Example: assemble phage genome¶
After installing Sprai, assemble a small genome.
For example, we showed how to assemble the phage genome.
Prepare data¶
Go to pacbiotoca wiki and download phage data ( http://www.cbcb.umd.edu/software/PBcR/data/sampleData.tar.gz ).
mkdir tmp
cd tmp
wget http://www.cbcb.umd.edu/software/PBcR/data/sampleData.tar.gz
tar xvzf sampleData.tar.gz
Convert fasta to fastq. You can use a fa2fq.pl script in Sprai.
(Sprai version 0.9.9.13 or newer can be fed both fastq and fasta format. So you can skip converting fasta to fastq.)
fa2fq.pl sampleData/pacbio.filtered_subreads.fasta > pacbio.filtered_subreads.fq
Prepare Sprai¶
mkdir tmp2
cd tmp2
ln -s ../pacbio.filtered_subreads.fq all.fq
cp /your/sprai/directory/asm.spec .
cp /your/sprai/directory/ec.spec .
Open ec.spec and change values.
#>- params -<#
input_fastq all.fq
estimated_genome_size 50000
estimated_depth 100
partition 12
evalue 1e-50
trim 42
ca_path /path/to/your/wgs/Linux-amd64/bin/
word_size 18
#>- params -<#
input_fastq is your input file name.
estimated_genome_size is the number of nucleotides of your target. If you do not know it, set large number. For example, set 1e+12.
estimated_depth is the depth of coverage of input_fastq of your target. If you do not know it, set 0.
partition is the number of processors Sprai uses.
evalue is used by blastn.
trim is the number of nucleotides Sprai cut from both sides of alignments.
ca_path is the path to your wgs-assembler (Celera Assembler) installed.
word_size is used by blastn.
Correct errors & assemble¶
ezez_vx1.pl ec.spec pbasm.spec > log.txt 2>&1 &
ezez_vx1.pl outputs into a result_yyyymmdd_hhmmss directory. The improved reads will be in a c01.fin.idfq.gz file and contigs will be in a CA/9-terminator/asm.ctg.fasta file.
We explain temporary files in a tmp directory. Sprai gives ID to each read in all.fq and outputs c00.idfq.gz. Sprai partitions all.fq to c00_00xx.fa. c00.nin, c00.nhr and c00.nsq are output by makeblastdb. Sprai aligns c00_00xx.fa to c00.nxx database by using blastn, correct errors and output c00_00xx.dfq.gz. dfq format contains the IDs of reads, bases, aligned depths and quality values. (Current Sprai outputs dummy quality values.) Sprai cuts low depth regions of each read, deletes’-’ characters to convert to FASTQ format and outputs corrected reads in c01.fin.idfq.gz. Sprai extracts longest 20X reads of the estimated_genome_size from c01.fin.idfq.gz. And feed them to Celera Assembler. Celera Assembler outputs files into CA directory.

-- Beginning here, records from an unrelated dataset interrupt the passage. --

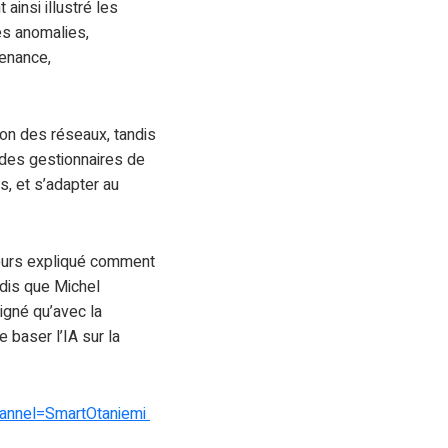
ainsi illustré les
es anomalies,
tenance,
ion des réseaux, tandis
 des gestionnaires de
s, et s’adapter au
leurs expliqué comment
andis que Michel
gné qu’avec la
 baser l’IA sur la
annel=SmartOtaniemi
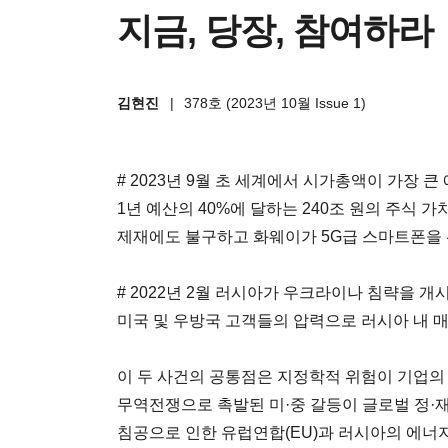
지금, 당장, 참여하라
김현진
|
378호 (2023년 10월 Issue 1)
# 2023년 9월 초 세계에서 시가총액이 가장 
1년 예산의 40%에 달하는 240조 원의 주식 
제재에도 불구하고 화웨이가 5G급 스마트폰을 
# 2022년 2월 러시아가 우크라이나 침략을 개
미국 및 우방국 고객들의 압력으로 러시아 내 
이 두 사건의 공통점은 지정학적 위험이 기업의
무역전쟁으로 촉발된 미·중 갈등이 글로벌 정
침공으로 인한 유럽연합(EU)과 러시아의 에너지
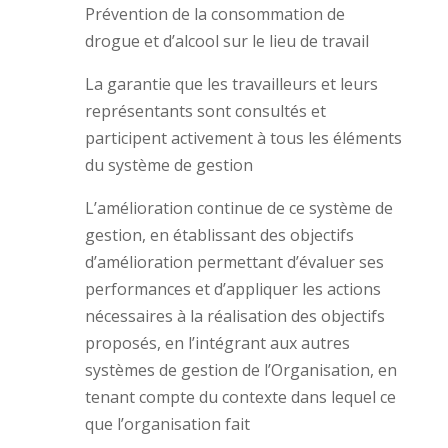
Prévention de la consommation de
drogue et d’alcool sur le lieu de travail
La garantie que les travailleurs et leurs
représentants sont consultés et
participent activement à tous les éléments
du système de gestion
L’amélioration continue de ce système de
gestion, en établissant des objectifs
d’amélioration permettant d’évaluer ses
performances et d’appliquer les actions
nécessaires à la réalisation des objectifs
proposés, en l’intégrant aux autres
systèmes de gestion de l’Organisation, en
tenant compte du contexte dans lequel ce
que l’organisation fait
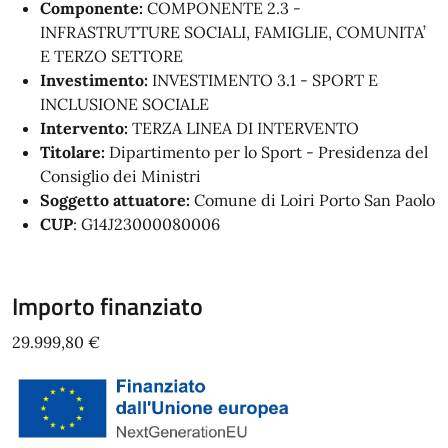
Componente:
COMPONENTE 2.3 -
INFRASTRUTTURE SOCIALI, FAMIGLIE, COMUNITA’
E TERZO SETTORE
Investimento:
INVESTIMENTO 3.1 - SPORT E
INCLUSIONE SOCIALE
Intervento:
TERZA LINEA DI INTERVENTO
Titolare:
Dipartimento per lo Sport - Presidenza del
Consiglio dei Ministri
Soggetto attuatore:
Comune di Loiri Porto San Paolo
CUP
: G14J23000080006
Importo finanziato
29.999,80 €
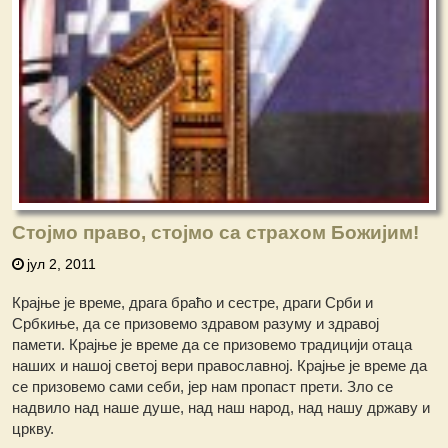
Стојмо право, стојмо са страхом Божијим!
јул 2, 2011
Крајње је време, драга браћо и сестре, драги Срби и
Србкиње, да се призовемо здравом разуму и здравој
памети. Крајње је време да се призовемо традицији отаца
наших и нашој светој вери православној. Крајње је време да
се призовемо сами себи, јер нам пропаст прети. Зло се
надвило над наше душе, над наш народ, над нашу државу и
цркву.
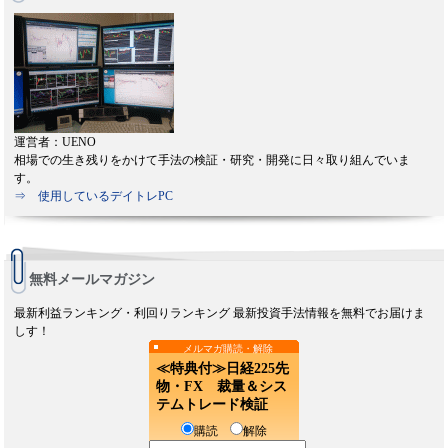
運営者：UENO
相場での生き残りをかけて手法の検証・研究・開発に日々取り組んでいま
す。
⇒ 使用しているデイトレPC
無料メールマガジン
最新利益ランキング・利回りランキング 最新投資手法情報を無料でお届けま
しす！
メルマガ購読・解除
≪特典付≫日経225先
物・FX 裁量＆シス
テムトレード検証
購読
解除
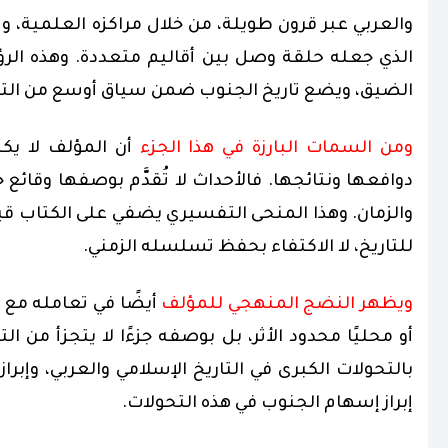
والعربي عبر قرون طويلة، من خلال مراكزه العلمية، و
الذي جعله حلقة وصل بين أقاليم متعددة. وهذه الرؤية 
الضيق، ويضع تاريخ الجنوب ضمن سياق أوسع من التفا
ومن السمات البارزة في هذا الجزء
أن المؤلف لا يك
دوافعها ونتائجها.
فالأحداث لا تُقدَّم بوصفها وقائع
والزمان. وهذا المنحى التفسيري يضفي على الكتاب قي
للتاريخ، لا الاكتفاء بحفظ تسلسله الزمني.
ويظهر النضج المنهجي للمؤلف
أيضًا في تعامله مع م
أو محليًا محدود الأثر، بل بوصفه جزءًا لا يتجزأ من ال
بالتحولات الكبرى في التاريخ الإسلامي والعربي، وإبرا
إبراز إسهام الجنوب في هذه التحولات.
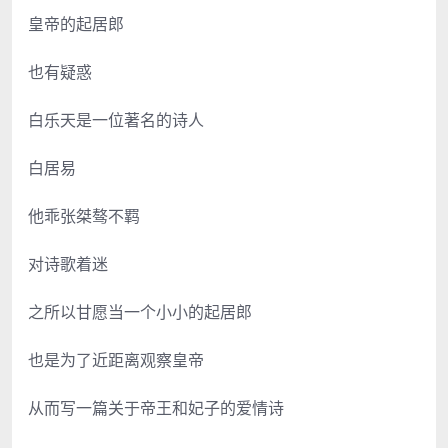
皇帝的起居郎
也有疑惑
白乐天是一位著名的诗人
白居易
他乖张桀骜不羁
对诗歌着迷
之所以甘愿当一个小小的起居郎
也是为了近距离观察皇帝
从而写一篇关于帝王和妃子的爱情诗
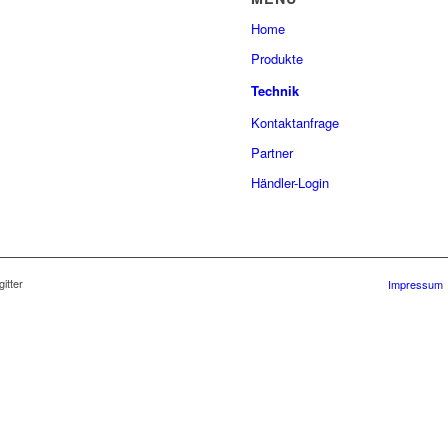
Home
Produkte
Technik
Kontaktanfrage
Partner
Händler-Login
itter
Impressum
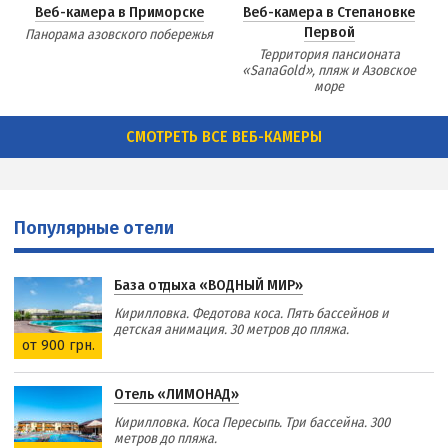
Веб-камера в Приморске
Веб-камера в Степановке
Первой
Панорама азовского побережья
Территория пансионата
«SanaGold», пляж и Азовское
море
СМОТРЕТЬ ВСЕ ВЕБ-КАМЕРЫ
Популярные отели
База отдыха «ВОДНЫЙ МИР»
Кирилловка. Федотова коса. Пять бассейнов и
детская анимация. 30 метров до пляжа.
от 900 грн.
Отель «ЛИМОНАД»
Кирилловка. Коса Пересыпь. Три бассейна. 300
метров до пляжа.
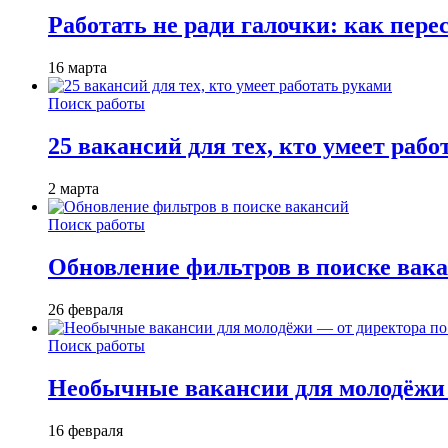
Работать не ради галочки: как пере
16 марта
Поиск работы
25 вакансий для тех, кто умеет раб
2 марта
Поиск работы
Обновление фильтров в поиске вак
26 февраля
Поиск работы
Необычные вакансии для молодёжи 
16 февраля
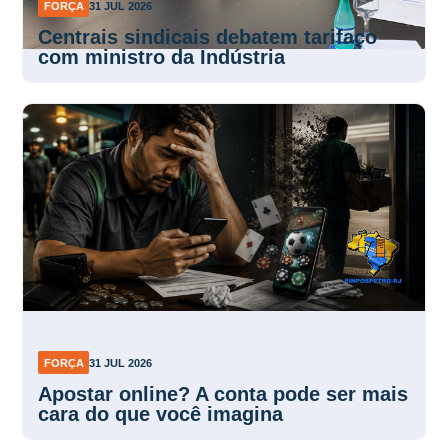
FORÇA
31 JUL 2026
Centrais sindicais debatem tarifaço
com ministro da Indústria
FORÇA
31 JUL 2026
Apostar online? A conta pode ser mais
cara do que você imagina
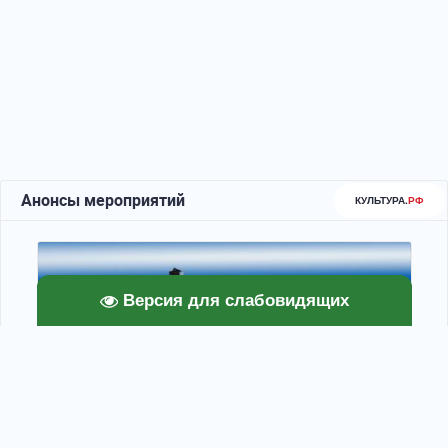
Версия для слабовидящих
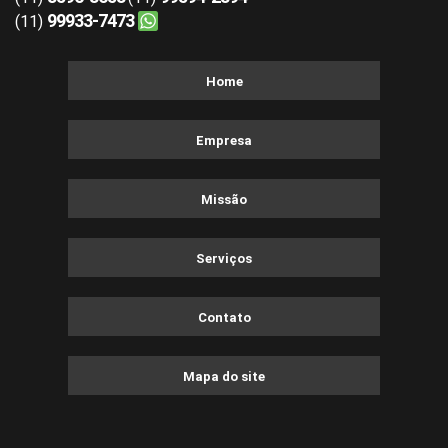
99933-7473
(11)
Home
Empresa
Missão
Serviços
Contato
Mapa do site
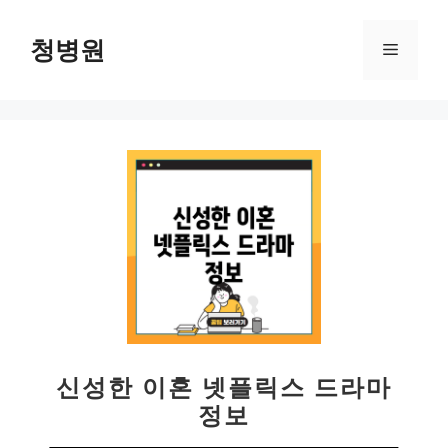
컨
텐
청병원
메
츠
로
뉴
건
너
뛰
기
신성한 이혼 넷플릭스 드라마
정보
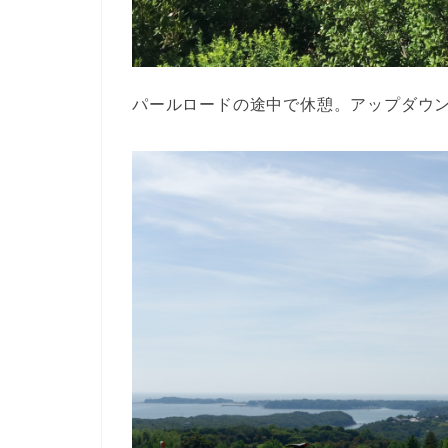
パールロードの途中で休憩。アップダウ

If you only correct errors and don’t assemble, do
ezez_vx1.pl ec.spec -ec_only > log.txt 2>&1 &
or
ezez_vx1.pl ec.spec > log.txt 2>&1 &
After error correction, if you want to assemble corrected reads using Celera Assembler, do
ca_ikki_v5.pl pbasm.spec estimated_genome_size \
-d directory in which fin.idfq.gzs exist \
-ca_path /path/to/your/wgs/Linux-amd64/bin \
-sprai_path the path to get_top_20x_fa.pl installed
Find contigs¶
You will find contigs in a CA/9-terminator/asm.ctg.fasta file. Files in CA are produced by the wgs-assembler (Celera Assembler). Read the wgs-assembler document for details.
Get N50 value¶
If you install Statistics::Descriptive module to a directory Celera Assembler can see, Celera Assembler outputs N50 value and so on in a CA/do_*_c01.fin.top20x.log file. You will find lines in the file like below:
[Contigs]
TotalContigsInScaffolds 1
TotalBasesInScaffolds 49848
TotalVarRecords 0
MeanContigLength 49848
MinContigLength 49848
MaxContigLength 49848
N25ContigBases 49848
N50ContigBases 49848
N75ContigBases 49848
These are the statistics of contigs of the assembly.
Notes¶
If you would like to use more than about 1000 processors, we recommend to use a pre_partition parameter in the ec.spec file like:
# ec.spec
pre_partition 4
partition 300
And
ezez4qsub_vx1.pl ec.spec pbasm.spec > log 2>&1 &
In this example, Sprai will use 4*300 = 1200 processors.